> Directions for this task
Work through the records that follow and return each line containing the word "Việt".

(Data records)

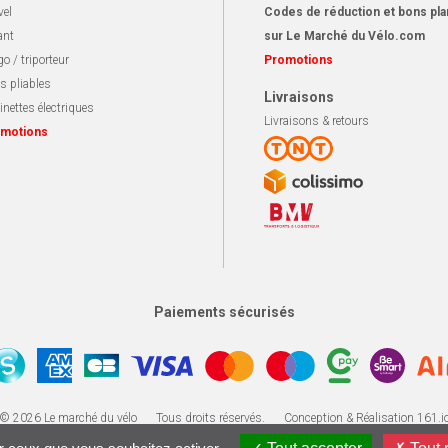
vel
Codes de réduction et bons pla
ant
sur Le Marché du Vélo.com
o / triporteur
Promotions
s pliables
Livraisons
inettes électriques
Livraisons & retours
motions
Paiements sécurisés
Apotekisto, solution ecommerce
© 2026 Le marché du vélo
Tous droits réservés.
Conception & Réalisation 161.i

(End Data records)
(Data records)

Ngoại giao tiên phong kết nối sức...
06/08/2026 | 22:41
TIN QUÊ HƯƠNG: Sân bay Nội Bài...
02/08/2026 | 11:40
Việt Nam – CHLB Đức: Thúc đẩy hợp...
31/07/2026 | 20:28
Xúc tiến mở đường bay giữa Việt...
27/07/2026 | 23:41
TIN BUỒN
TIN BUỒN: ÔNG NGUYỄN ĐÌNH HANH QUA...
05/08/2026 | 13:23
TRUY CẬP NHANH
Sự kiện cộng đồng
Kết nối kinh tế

(End Data records)

> Response area
Việt Nam – CHLB Đức: Thúc đẩy hợp...
Xúc tiến mở đường bay giữa Việt...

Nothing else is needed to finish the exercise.